The plan for the story was simple: My editor and I would pick out a list of eight books from a range of genres and eras, and I'd hit four of what I consider to be the better used bookstores citywide and see what I could find.
What I discovered: You need a back-up plan.
Of the eight books - ranging from common to very rare - the most I found at one store was five. The next best total? Two. The other two stores had none of the books.
But those unscientific numbers from our completely random experiment don't tell the entire story. The store that had the most books was the Strand, which seems like an easily predicted outcome, as it is one of the biggest and most impressive used bookstores in the country. Yet they didn't have a single copy of Michael Crichton's "Jurassic Park" - a blockbuster novel that also spawned a blockbuster movie.
Meanwhile, at Westsider Books, a smaller, cramped uptown shop, I found a copy rather easily. By contrast, on Amazon.com, there are nearly 2,000 used paperback copies available, many for a penny. This is certainly not a rare book.
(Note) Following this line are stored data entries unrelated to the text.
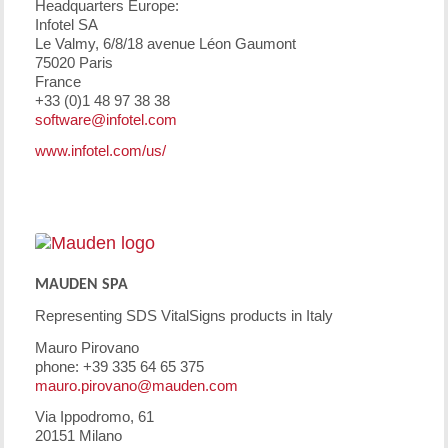
Headquarters Europe:
Infotel SA
Le Valmy, 6/8/18 avenue Léon Gaumont
75020 Paris
France
+33 (0)1 48 97 38 38
software@infotel.com
www.infotel.com/us/
MAUDEN SPA
Representing SDS VitalSigns products in Italy
Mauro Pirovano
phone: +39 335 64 65 375
mauro.pirovano@mauden.com
Via Ippodromo, 61
20151 Milano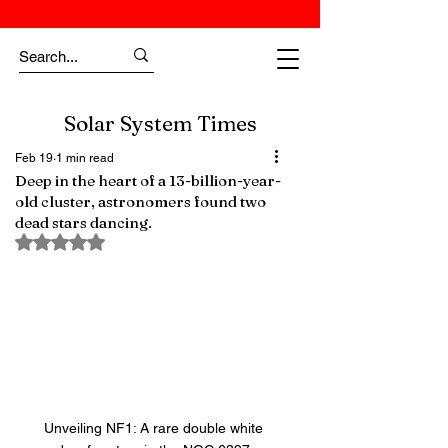
Solar System Times
Feb 19
1 min read
Deep in the heart of a 13-billion-year-
old cluster, astronomers found two
dead stars dancing.
Rated NaN out of 5 stars.
Unveiling NF1: A rare double white 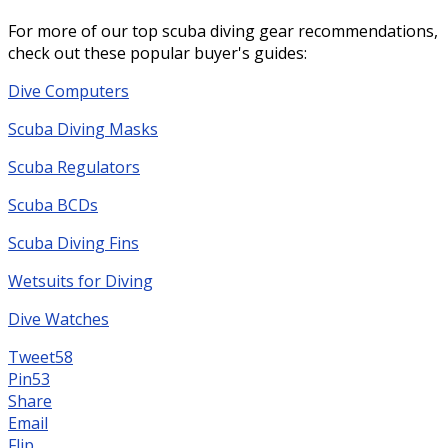
For more of our top scuba diving gear recommendations,
check out these popular buyer's guides:
Dive Computers
Scuba Diving Masks
Scuba Regulators
Scuba BCDs
Scuba Diving Fins
Wetsuits for Diving
Dive Watches
Tweet
58
Pin
53
Share
Email
Flip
The other thing to mention is that all four stores had a bunch of Crichton's other novels. Sure, you might not find "Jurassic Park," but his other thrillers, such as "Sphere," were relatively easy to find. Stores that didn't have David McCullough's "Truman" biography had other books about the president. They were close, but our list was specific - though when you're looking for a bargain, beggers can't be choosers.
Even when I couldn't find a particular book as I trolled the shelves, I found many other items to add to my overflowing personal library. I couldn't find Clair Huffaker's western "The Cowboy and the Cossack," which I've been after for the past five years, but I did find the third part of a fantasy series I'd been searching for a while. Score!
Part of the allure of used bookstores, besides the inherent financial savings, is the adventure of the hunt and the pleasure of unearthing a rare literary gem. For this bibliophile, there's no better feeling.